How to Use MiniMax Image-01 for Text-to-Image and Image-to-Image Generation

Purpose

This post shows how to use MiniMax’s image-01 model for text-to-image generation, image-to-image transformation, and aspect ratio control.

Problem

I tried generating images with MiniMax’s older models and got this error:

Terminal window
Error: Model 'M2' has been deprecated. Please use 'M2.7' or 'image-01' instead.
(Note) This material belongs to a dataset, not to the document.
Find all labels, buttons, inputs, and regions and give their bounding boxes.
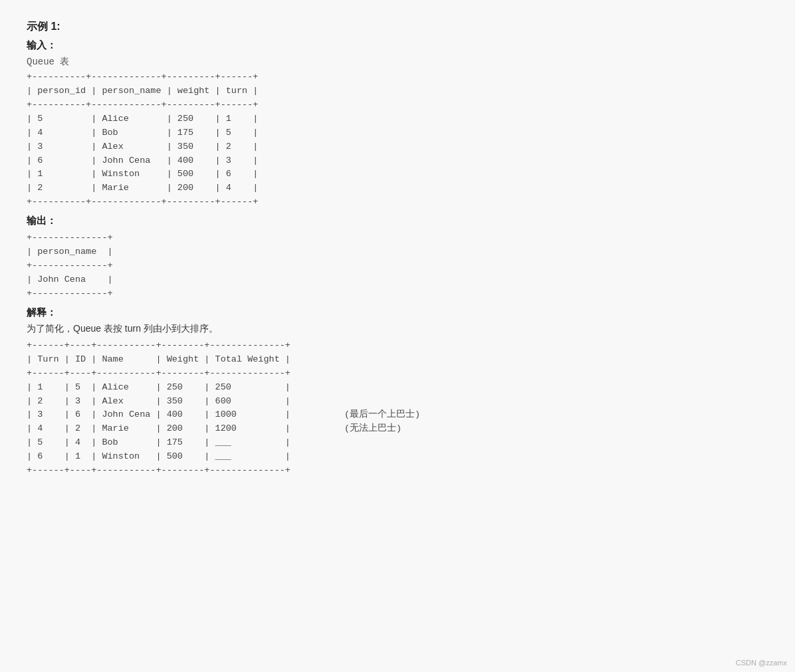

I was using code from an old tutorial:

deprecated-code.py
# This code NO longer works
result = minimax.image.generate(
model="M2", # Deprecated!
prompt="A sunset over mountains"
)

MiniMax deprecated M2, M2.1, M2.5, and VL-01 models in the 2026.3.28 release. I needed to switch to image-01.

Environment

  • OpenClaw 2026.3.28 or later
  • MiniMax API key configured
  • Python 3.10+ or Node.js 18+

Solution

MiniMax image-01 supports three modes:

  1. Text-to-Image: Describe what you want
  2. Image-to-Image: Transform an existing image
  3. Aspect Ratio Control: Set output dimensions

Here’s the correct way to use image-01:

┌──────────────────┐ ┌──────────────┐ ┌─────────────┐
│ Input Source │────▶│ image-01 │────▶│ Output │
│ │ │ Model │ │ Image │
├──────────────────┤ ├──────────────┤ ├─────────────┤
│ Text Description │ │ │ │ 16:9, 1:1, │
│ OR │ │ aspect_ratio │ │ 4:3, etc. │
│ Source Image │ │ parameter │ │ │
└──────────────────┘ └──────────────┘ └─────────────┘

Text-to-Image Generation

I tested text-to-image first. Here’s the working code:

text-to-image.py
from minimax import MiniMaxClient
client = MiniMaxClient(api_key="${MINIMAX_API_KEY}")
# Generate image from text description
result = client.image.generate(
model="image-01",
prompt="A cyberpunk cat with neon collar in a futuristic city at night, highly detailed, 4k quality",
aspect_ratio="16:9" # Cinematic widescreen format
)
# Result contains image URL
print(f"Generated image: {result.image_url}")

When I ran this:

Terminal window
Generated image: https://cdn.minimax.com/images/abc123.png

The image matched my prompt. The cyberpunk cat had a glowing neon collar, standing in a rain-soaked futuristic cityscape.

Aspect Ratio Options

I tested different aspect ratios:

aspect-ratios.py
# Square format - good for profile pictures
result = client.image.generate(
model="image-01",
prompt="Portrait of a woman, soft lighting, professional",
aspect_ratio="1:1"
)
# Portrait - good for phone wallpapers
result = client.image.generate(
model="image-01",
prompt="Mountain landscape with lake reflection",
aspect_ratio="9:16"
)
# Landscape - good for presentations
result = client.image.generate(
model="image-01",
prompt="Team meeting in modern office",
aspect_ratio="4:3"
)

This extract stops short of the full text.